Bugün, sosyal medya hesaplarımda da paylaştığım üzere, Cumhuriyet tarihinin en kritik kırılma noktalarından birinin, Tekke, Zaviye ve Türbelerin Kapatılmasına Dair Kanun'un kabul edilişinin (30 Kasım 1925) tam 100. yılı.

Genellikle tarih kitaplarında bu olay, "laiklik yolunda atılan bir adım" cümlesiyle özetlenip geçilir. Ancak bir Siyaset Bilimi Uzmanı olarak olaya baktığımda, orada sadece 'dini mekanların kapatılmasını' değil, çok daha derin bir 'iktidar ve otorite konsolidasyonu' hamlesini görüyorum.

Gelin, vitrinin arkasına geçelim ve 100 yıl önceki bu kararın sosyo-politik kodlarını inceleyelim.

Devlet İçinde Devlet Sorunsalı

1925 Türkiye'sini analiz ederken yapılan en büyük hata, dönemi bugünün dinamikleriyle okumaktır.

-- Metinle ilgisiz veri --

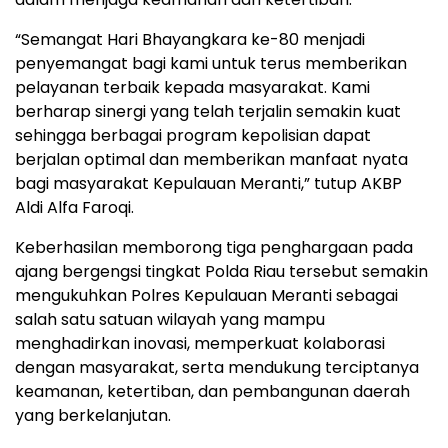
“Semangat Hari Bhayangkara ke-80 menjadi
penyemangat bagi kami untuk terus memberikan
pelayanan terbaik kepada masyarakat. Kami
berharap sinergi yang telah terjalin semakin kuat
sehingga berbagai program kepolisian dapat
berjalan optimal dan memberikan manfaat nyata
bagi masyarakat Kepulauan Meranti,” tutup AKBP
Aldi Alfa Faroqi.
Keberhasilan memborong tiga penghargaan pada
ajang bergengsi tingkat Polda Riau tersebut semakin
mengukuhkan Polres Kepulauan Meranti sebagai
salah satu satuan wilayah yang mampu
menghadirkan inovasi, memperkuat kolaborasi
dengan masyarakat, serta mendukung terciptanya
keamanan, ketertiban, dan pembangunan daerah
yang berkelanjutan.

Oysa o günün tekkeleri, sadece insanların ibadet ettiği masum manevi sığınaklar değildi. Yüzyıllar içinde ekonomik güç devşiren, kendi hiyerarşisini kuran ve en önemlisi 'devlet otoritesine alternatif bir sadakat merkezi' oluşturan yapılar haline gelmişti.

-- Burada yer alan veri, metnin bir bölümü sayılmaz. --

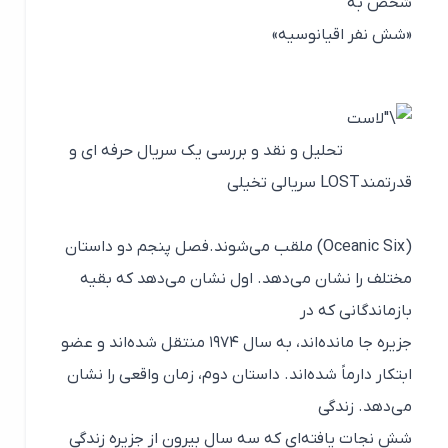
شخص به
«شش نفر اقیانوسیه»
تحلیل و نقد و بررسی یک سریال حرفه ای و
قدرتمندLOST سریالی تخیلی
(Oceanic Six) ملقب می‌شوند.فصل پنجم دو داستان
مختلف را نشان می‌دهد. اول نشان می‌دهد که بقیه
بازماندگانی که در
جزیره جا مانده‌اند، به سال ۱۹۷۴ منتقل شده‌اند و عضو
ابتکار دارماً شده‌اند. داستان دوم، زمان واقعی را نشان
می‌دهد. زندگی
شش نجات یافته‌ای که سه سال بیرون از جزیره زندگی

Siyaset biliminin temel kuralıdır: Egemenlik bölünemez.

Modern ulus devlet inşasında, vatandaşın devlete olan sadakatinin arasına giren her türlü feodal, aşiret bazlı veya teokratik ara katman, sistem için bir tehdittir. 1925'teki yasa, aslında bir 'inanç yasaklaması' değil, devletin egemenlik alanını temizleme operasyonuydu.

Zihniyet Devrimi

Mustafa Kemal ve kadrosunun fark ettiği şuydu: Kurumları (Saltanat, Halifelik) kaldırmak kolaydır, ancak o kurumları besleyen zihniyeti dönüştürmek zordur. Tekkelerin kapatılması, işte bu zihniyet dönüşümünün, yani toplumu 'kul' statüsünden 'birey' statüsüne geçirme projesinin en radikal adımıydı.

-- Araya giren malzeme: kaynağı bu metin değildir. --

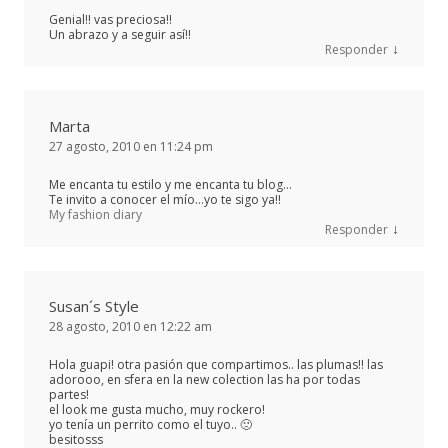
Genial!! vas preciosa!!
Un abrazo y a seguir así!!
↓
Responder
Marta
27 agosto, 2010 en 11:24 pm
Me encanta tu estilo y me encanta tu blog…
Te invito a conocer el mío…yo te sigo ya!!
My fashion diary
↓
Responder
Susan´s Style
28 agosto, 2010 en 12:22 am
Hola guapi! otra pasión que compartimos.. las plumas!! las
adorooo, en sfera en la new colection las ha por todas
partes!
el look me gusta mucho, muy rockero!
yo tenía un perrito como el tuyo.. 🙁
besitosss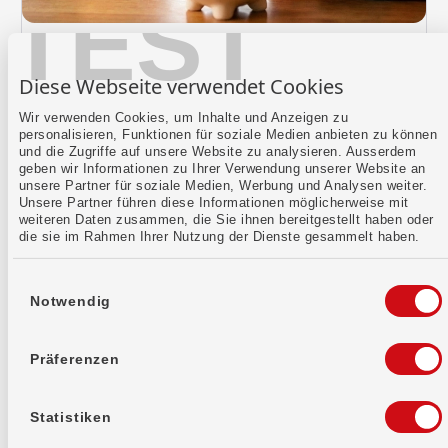
TEST
14.04.2026
Lohnt sich ein Sparkonto noch? Mit der
Diese Webseite verwendet Cookies
Bank WIR auf jeden Fall!
Auch wenn die Zinsen heute tiefer sind als noch
Wir verwenden Cookies, um Inhalte und Anzeigen zu
personalisieren, Funktionen für soziale Medien anbieten zu können
vor einigen Jahren, bleibt das Sparkonto für viele
und die Zugriffe auf unsere Website zu analysieren. Ausserdem
ein wichtiger Bestandteil ihrer finanziellen
geben wir Informationen zu Ihrer Verwendung unserer Website an
Planung. Es kombiniert Sicherheit, Flexibilität und
unsere Partner für soziale Medien, Werbung und Analysen weiter.
Übersichtlichkeit. Genau diese Mischung macht
Unsere Partner führen diese Informationen möglicherweise mit
es nach wie vor attraktiv.
weiteren Daten zusammen, die Sie ihnen bereitgestellt haben oder
die sie im Rahmen Ihrer Nutzung der Dienste gesammelt haben.
Verfasst von:
Ivana Scaturro
Einwilligungsauswahl
Notwendig
Weiterlesen
Präferenzen
Statistiken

Şeyhinin iki dudağı arasından çıkacak söze iradesini teslim etmiş bir kitleyle, rasyonel düşünen modern bir toplum inşa edilemezdi.

Bugüne Not

Bugün, İslam öncesi Arap toplumundan günümüze uzanan tarihsel süreçleri incelerken de aynı metodolojiyi izliyorum. Olayları sadece "kim, ne zaman, nerede" sorularıyla değil; "güç kimdeydi, ekonomik kaynaklar nasıl dağılıyordu, kitleler nasıl yönetiliyordu" sorularıyla ele alıyorum.

100 yıl sonra bugün, o kanunun ne kadar hayati olduğunu; "aklı hür, irfanı hür, vicdanı hür" nesillerin önemini daha iyi anlıyoruz.

Tarih, sadece geçmişi anmak için değil, bugünü anlamlandırmak için vardır.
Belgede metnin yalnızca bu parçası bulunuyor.